Strangely, days after the meeting between the American President Trump and Pakistan Prime Minister Imran Khan, the Pentagon informed the US Congress of its decision to approve military sales worth 125 million to Pakistan. The US government claims that it is being given under the Foreign Military Sales programme to be disbursed to 60 US contractors as salaries and is only for around the clock monitoring of the use of F-16 aircraft in Pakistan as spelt out in the end-user agreement between US and Pakistan. But what exactly is strange? Firstly, why is it that the Pentagon cannot pay its inspectors directly for the work being done on their behalf? And secondly, what about the US admission that it is in response to Pakistan's request for continuation of technical and logistical support services?

Apparently, a game is being played. I suspect that these US contractors will be engineers of the Lockheed Martin, manufactures of the F-16 aircraft, and they would upgrade the necessary infrastructure of the F-16 aircraft to be able to carry advanced versions of Beyond Visual Range (BVR) air-to-air missiles as compared to the current variant, which was not adequately successful in Balakot and post-Balakot aerial combat. Modern air-wars are seen as BVR missile-wars where targets as far as 150 kms could be easily engaged using aircraft's own radar. Obviously, Pakistan has taken serious note of the development of Astra BVR missile by India's DRDO being fit on Su-30MKI and MiG-29 combat planes apart from longer reach being inducted from Russia, the existing equally potent missiles on Mirage-2000 and most dangerous of all, the Meteor on the Rafale being inducted.

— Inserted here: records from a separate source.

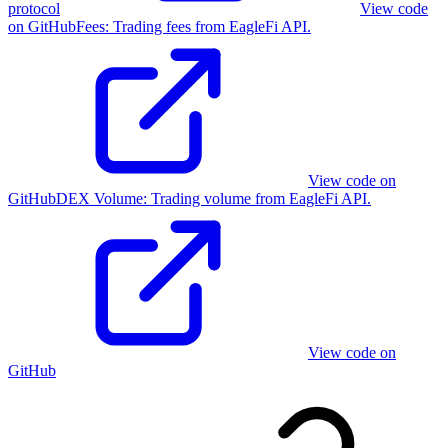
protocol
View code
on GitHub
Fees
:
Trading fees from EagleFi API.
View code on
GitHub
DEX Volume
:
Trading volume from EagleFi API.
View code on
GitHub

In fact, after the shooting down of the F-16 aircraft by the much older Indian MiG-Bison, there was not only inevitable consternation in the Pakistani Camp but also in the Lockheed Martin group who were extremely fearful of the adverse publicity. At that time the US magazine Foreign Policy had risen in their support and brought out a story by Lara Seligman in which she had quoted two senior US defence officials with direct knowledge of the situation that US personnel recently counted Islamabad's F-16s and found none missing. She, apparently, was saying this at the bidding of Pentagon. This correspondent for many years covered Military Aviation and was very close to the Pentagon and thus to Lockheed Martin, who have deep inroads into Pentagon. In fact, the Pentagon, away from public gaze, supports US arms manufacturers.

The stoppage of US arms aid to Pakistan itself is full of paradoxes. The US government just invented a ruse to deliver weapon systems. They provided F-16 aircraft to Pakistan seemingly for fighting terrorists. This logic itself is full of holes. How can a fighter plane be effectively used against a few terrorists on the move or hiding in the mountain-side? This falsehood truly surfaced when post-Balakot the Indian Government raised the point about Pakistan using F-16s and produced a crashed AMRAAM missile used on F-16 as evidence. At the same, they brought to the notice of the US Government the clear violation of the end-user agreement with them. The US government chose to respond several months later, only to say, that since the agreement between the US and Pakistan is strictly confidential they would neither comment on nor divulge the nature of agreements. It is sad to admit that we were living in a fools' paradise.

We must acknowledge that since the very beginning of the emergence of Pakistan, the US considered Pakistan a frontline state. We would recall CENTO. The Central Treaty Organisation was one of the Cold War's weirdest alliances. This was largely the result of the improbable quintet of nations making up the Organisation: Iran, Iraq, Pakistan, Turkey, and the United Kingdom. The United States was integral in setting-up the alliance in 1955, yet never became a member itself.

Then came the Reagan Doctrine. This doctrine was a centrepiece of United States foreign policy from the early 1980s until the end of the Cold War in 1991. Under this Doctrine, the United States provided overt and covert aid to anti-communist guerrillas and resistance movements in an effort to "roll back" Soviet-backed pro-communist governments in Africa, Asia, and Latin America. The doctrine was designed to diminish Soviet influence in these regions as part of the administration's overall strategy to win the Cold War. And in Afghanistan, Pakistan was its principal ally which spearheaded in raising a force of Mujahideen fighters trained by CIA in collusion with Pakistan's ISI. It broke the Soviet back.

Let me reiterate. Pakistan will continue to be useful to the US despite its present alleged anathema on terrorist linkages. Although, the US-India relationship is globally being described as a strategic centrepiece but is it mere business or more? Defence acquisition from the US has crossed over $13 billion (2017) and they included 13 C 130 J Hercules aircraft, 10 C -17 Globemaster, 12 P-8 Poseidon aircraft from Boeing, 22 AH 64 Apache helicopters, 15 CH 47 Chinook helicopters and 145 M777 Howitzers.